Suite à la conférence de soutien à l’Ukraine du 26 février dernier — à laquelle ont participé 27 chefs d’État et de gouvernement —, Emmanuel Macron a déclaré que bien qu’il n’existait « aujourd’hui pas de consensus pour envoyer de manière officielle, assumée et endossée des troupes au sol, en dynamique rien de doit être exclu […] nous ferons tout ce qu’il faut pour que la Russie ne puisse pas gagner cette guerre »1.

Depuis, une grande majorité de pays européens et de membres de l’OTAN ont publiquement exclu cette hypothèse.

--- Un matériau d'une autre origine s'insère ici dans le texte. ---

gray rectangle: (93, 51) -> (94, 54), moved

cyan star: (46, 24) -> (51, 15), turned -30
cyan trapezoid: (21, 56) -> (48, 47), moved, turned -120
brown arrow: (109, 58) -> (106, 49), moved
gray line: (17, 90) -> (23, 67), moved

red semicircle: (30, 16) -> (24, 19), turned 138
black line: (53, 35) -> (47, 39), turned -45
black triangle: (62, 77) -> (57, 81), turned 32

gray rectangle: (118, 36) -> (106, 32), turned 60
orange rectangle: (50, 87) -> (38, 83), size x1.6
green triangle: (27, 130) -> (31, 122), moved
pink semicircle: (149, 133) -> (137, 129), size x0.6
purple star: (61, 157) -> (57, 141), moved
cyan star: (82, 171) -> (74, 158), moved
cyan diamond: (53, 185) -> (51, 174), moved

  • Le lendemain de la conférence, Olaf Scholz déclarait qu’il « n’y aura pas de troupes au sol, pas de soldats sur le sol ukrainien envoyés par des pays européens ou des États de l’OTAN »2.
  • Si des divergences franco-allemandes préexistaient à ces déclarations — notamment sur l’envoi de missiles longue-portée Taurus par Berlin, dont Paris et Londres ont déjà livré l’équivalent à l’Ukraine —, elles n’avaient jamais surgi aussi frontalement et brutalement dans la sphère publique.

Depuis, la discussion s’est envenimée : Macron a appelé les soutiens de Kiev à ne pas être des « lâches », tandis que le ministre des Armées Sébastien Lecornu a indirectement répondu aux critiques allemandes concernant le montant de l’assistance militaire française à l’Ukraine en déclarant que « la France a fait le choix de l’efficacité opérationnelle pour son aide militaire à l’Ukraine : promettre ce qu’on peut livrer, livrer ce qu’on peut promettre »3. Selon Paris, l’aide militaire française s’élève à 2,615 milliards d’euros, soit un montant bien supérieur à celui calculé par le Kiel Institute (640 millions) — toutefois très loin derrière Berlin, avec 17,7 milliards4.

  • La Pologne s’est elle aussi désolidarisée dans un premier temps des propos d’Emmanuel Macron, le Premier ministre Donald Tusk ayant déclaré que « la Pologne n’a pas l’intention d’envoyer ses troupes en Ukraine »5.
  • Varsovie a néanmoins nuancé ses propos depuis par la voix de son ministre des Affaires étrangères, Radosław Sikorski, qui a dit être ouvert à la présence de forces de l’OTAN en Ukraine, qui ne serait « pas impensable »6.
  • La nuance repose ici sur l’envoi de troupes dans un cadre national ou bien au sein d’une coalition de l’OTAN. Si des forces polonaises pourraient faire partie d’un contingent de l’Alliance atlantique, Varsovie serait moins exposé à des menaces russes comme a pu l’être Paris7.

À Berlin, les alliés du Triangle de Weimar vont chercher à projeter une image d’unité qui a été fragilisée par les prises de position vis-à-vis des propos d’Emmanuel Macron. La France, l’Allemagne et la Pologne sont les États de l’Union disposant du plus de moyens et de capacités industrielles pour soutenir l’Ukraine, tandis que l’aide américaine est toujours bloquée par les Républicains de la Chambre — et par Donald Trump. Paris et Varsovie devraient signer dans les prochains mois un grand traité bilatéral sur le modèle des traités du Quirinal (2021) et de Barcelone (2023).